Segment Open

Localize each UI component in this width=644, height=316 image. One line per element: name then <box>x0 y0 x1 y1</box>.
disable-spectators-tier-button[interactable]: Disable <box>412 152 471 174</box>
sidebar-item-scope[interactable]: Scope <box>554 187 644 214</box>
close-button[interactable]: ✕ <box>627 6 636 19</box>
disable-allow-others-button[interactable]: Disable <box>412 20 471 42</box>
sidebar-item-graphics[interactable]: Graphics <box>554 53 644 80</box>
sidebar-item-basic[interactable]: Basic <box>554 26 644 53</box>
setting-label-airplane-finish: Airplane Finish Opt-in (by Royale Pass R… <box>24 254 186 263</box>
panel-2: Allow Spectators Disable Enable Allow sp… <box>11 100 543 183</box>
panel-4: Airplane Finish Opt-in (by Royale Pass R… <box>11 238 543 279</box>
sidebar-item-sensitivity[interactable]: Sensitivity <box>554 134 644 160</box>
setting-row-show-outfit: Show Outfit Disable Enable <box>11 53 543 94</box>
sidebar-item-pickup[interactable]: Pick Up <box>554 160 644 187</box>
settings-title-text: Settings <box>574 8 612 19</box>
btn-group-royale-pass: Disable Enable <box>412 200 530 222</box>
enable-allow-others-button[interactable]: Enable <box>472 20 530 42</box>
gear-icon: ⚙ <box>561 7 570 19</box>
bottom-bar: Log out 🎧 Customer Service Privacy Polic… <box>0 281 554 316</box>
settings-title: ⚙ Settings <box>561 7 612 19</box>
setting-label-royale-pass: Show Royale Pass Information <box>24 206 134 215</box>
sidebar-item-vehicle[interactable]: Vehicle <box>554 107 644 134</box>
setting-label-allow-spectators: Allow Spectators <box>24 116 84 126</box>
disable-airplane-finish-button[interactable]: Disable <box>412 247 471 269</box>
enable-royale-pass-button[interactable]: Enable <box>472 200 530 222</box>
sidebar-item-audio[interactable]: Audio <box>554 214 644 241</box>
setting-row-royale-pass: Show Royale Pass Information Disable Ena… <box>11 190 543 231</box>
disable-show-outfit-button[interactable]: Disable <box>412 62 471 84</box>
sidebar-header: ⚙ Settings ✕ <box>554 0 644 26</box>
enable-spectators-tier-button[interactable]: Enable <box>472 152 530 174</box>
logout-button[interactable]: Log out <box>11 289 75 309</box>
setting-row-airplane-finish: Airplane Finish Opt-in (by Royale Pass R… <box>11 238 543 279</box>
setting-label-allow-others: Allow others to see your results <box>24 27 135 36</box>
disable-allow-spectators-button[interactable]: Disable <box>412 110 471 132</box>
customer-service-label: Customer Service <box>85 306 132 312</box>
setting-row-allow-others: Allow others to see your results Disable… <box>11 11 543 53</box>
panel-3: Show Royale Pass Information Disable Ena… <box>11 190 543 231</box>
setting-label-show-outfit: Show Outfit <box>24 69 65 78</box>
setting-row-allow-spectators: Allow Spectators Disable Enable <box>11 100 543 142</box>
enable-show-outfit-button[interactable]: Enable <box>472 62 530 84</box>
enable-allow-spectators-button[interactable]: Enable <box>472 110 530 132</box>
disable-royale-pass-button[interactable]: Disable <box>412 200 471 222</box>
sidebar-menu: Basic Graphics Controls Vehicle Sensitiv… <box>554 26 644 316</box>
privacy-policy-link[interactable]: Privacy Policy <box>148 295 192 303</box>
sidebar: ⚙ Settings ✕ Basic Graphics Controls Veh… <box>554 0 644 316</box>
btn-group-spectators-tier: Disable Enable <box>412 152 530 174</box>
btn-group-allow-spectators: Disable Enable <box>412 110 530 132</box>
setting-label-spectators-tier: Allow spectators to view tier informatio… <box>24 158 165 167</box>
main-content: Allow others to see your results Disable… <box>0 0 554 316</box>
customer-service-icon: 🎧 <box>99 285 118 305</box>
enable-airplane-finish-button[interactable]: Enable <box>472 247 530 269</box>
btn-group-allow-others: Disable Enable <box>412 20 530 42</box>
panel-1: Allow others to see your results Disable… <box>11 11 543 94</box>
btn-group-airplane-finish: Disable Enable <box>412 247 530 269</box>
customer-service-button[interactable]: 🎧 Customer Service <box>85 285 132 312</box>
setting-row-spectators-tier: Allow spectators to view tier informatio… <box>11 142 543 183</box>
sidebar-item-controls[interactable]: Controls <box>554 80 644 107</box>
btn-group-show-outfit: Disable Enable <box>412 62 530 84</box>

Segment Closed
Segment Open

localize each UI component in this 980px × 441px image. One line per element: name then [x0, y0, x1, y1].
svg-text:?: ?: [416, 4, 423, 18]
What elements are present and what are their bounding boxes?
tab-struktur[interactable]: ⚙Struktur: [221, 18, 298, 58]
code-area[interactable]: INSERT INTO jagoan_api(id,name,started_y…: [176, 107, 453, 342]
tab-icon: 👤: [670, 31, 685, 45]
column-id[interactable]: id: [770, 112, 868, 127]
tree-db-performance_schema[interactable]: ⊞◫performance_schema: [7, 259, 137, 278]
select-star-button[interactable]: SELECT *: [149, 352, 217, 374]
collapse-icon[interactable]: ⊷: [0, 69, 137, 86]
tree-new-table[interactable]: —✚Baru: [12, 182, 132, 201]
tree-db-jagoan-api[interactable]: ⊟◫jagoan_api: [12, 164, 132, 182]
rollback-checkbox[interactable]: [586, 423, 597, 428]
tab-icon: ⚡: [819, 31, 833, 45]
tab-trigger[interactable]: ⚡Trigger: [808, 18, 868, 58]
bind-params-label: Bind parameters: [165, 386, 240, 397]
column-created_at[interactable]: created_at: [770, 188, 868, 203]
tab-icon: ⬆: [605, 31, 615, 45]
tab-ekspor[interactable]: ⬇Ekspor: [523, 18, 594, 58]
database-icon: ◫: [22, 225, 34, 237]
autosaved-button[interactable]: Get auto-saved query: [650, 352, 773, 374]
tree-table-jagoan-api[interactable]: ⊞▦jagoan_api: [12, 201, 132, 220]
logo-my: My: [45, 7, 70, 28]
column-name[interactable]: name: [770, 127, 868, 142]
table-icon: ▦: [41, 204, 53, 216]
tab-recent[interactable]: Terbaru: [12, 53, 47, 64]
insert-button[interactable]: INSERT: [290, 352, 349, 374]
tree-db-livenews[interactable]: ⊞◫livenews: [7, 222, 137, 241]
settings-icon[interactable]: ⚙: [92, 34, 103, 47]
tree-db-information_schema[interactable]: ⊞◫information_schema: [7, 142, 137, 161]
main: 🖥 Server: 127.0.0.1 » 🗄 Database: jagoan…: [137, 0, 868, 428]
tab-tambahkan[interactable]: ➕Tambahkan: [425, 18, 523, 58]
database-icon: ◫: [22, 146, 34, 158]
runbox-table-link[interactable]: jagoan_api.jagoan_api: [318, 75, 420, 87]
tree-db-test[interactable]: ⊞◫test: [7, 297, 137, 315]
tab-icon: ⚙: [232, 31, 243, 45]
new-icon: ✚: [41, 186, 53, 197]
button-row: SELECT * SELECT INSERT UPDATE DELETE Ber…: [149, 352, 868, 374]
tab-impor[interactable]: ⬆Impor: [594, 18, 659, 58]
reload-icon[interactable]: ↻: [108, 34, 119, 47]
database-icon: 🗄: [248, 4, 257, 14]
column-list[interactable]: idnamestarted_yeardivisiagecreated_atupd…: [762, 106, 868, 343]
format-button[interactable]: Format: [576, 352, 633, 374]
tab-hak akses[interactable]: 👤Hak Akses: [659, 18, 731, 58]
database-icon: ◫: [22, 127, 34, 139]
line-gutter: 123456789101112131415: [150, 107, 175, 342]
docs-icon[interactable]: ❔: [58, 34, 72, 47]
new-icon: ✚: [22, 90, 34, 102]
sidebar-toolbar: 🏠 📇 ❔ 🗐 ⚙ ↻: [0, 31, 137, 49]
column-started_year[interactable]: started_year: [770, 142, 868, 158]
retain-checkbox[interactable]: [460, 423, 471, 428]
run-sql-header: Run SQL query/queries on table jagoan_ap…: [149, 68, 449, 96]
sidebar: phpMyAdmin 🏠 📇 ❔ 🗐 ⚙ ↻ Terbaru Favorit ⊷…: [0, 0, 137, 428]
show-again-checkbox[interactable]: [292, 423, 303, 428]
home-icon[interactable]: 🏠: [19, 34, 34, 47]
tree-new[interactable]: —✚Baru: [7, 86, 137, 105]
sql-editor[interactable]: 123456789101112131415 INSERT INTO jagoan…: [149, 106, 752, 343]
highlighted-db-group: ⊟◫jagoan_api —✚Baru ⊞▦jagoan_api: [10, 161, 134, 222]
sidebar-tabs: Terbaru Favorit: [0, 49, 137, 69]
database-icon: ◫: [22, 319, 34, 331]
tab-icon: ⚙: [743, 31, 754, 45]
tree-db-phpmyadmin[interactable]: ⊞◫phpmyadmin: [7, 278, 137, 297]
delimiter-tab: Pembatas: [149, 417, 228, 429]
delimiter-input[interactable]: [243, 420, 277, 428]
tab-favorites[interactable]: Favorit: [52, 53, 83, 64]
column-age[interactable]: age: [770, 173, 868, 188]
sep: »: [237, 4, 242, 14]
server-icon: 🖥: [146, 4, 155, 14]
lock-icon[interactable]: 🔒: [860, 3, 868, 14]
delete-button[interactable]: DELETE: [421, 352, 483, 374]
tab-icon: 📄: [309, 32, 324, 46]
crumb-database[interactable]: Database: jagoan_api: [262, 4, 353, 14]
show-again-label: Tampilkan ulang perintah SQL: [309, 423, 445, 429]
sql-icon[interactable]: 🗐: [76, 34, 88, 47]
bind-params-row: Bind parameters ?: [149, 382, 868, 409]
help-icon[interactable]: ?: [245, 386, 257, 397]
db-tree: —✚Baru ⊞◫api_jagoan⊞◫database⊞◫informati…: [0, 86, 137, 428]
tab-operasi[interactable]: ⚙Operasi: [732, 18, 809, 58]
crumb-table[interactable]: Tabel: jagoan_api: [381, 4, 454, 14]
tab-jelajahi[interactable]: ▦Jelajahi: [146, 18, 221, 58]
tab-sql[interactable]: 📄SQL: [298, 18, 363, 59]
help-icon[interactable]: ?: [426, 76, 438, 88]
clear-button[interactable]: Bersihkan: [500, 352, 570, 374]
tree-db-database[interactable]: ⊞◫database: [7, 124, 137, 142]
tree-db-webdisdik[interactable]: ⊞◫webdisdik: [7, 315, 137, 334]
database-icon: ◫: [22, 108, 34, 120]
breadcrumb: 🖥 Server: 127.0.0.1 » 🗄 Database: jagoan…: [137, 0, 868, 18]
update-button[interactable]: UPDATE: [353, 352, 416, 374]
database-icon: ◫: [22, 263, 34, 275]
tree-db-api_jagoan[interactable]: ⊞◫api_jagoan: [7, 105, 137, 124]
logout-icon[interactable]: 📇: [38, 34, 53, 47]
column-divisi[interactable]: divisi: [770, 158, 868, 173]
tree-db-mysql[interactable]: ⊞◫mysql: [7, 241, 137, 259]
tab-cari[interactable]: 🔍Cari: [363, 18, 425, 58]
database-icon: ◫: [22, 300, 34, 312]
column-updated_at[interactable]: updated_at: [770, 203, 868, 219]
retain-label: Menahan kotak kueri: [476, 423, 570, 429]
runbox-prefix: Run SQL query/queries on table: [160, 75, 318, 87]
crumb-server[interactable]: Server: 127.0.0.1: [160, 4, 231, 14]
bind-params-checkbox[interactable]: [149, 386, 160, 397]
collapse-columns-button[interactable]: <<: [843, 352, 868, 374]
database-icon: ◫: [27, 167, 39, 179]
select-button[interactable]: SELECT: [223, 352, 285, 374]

Segment Closed

[The task]: All lines of the data above that include the word "help" must be shown.

[Solution below]:
help-icon[interactable]: ?: [245, 386, 257, 397]
help-icon[interactable]: ?: [426, 76, 438, 88]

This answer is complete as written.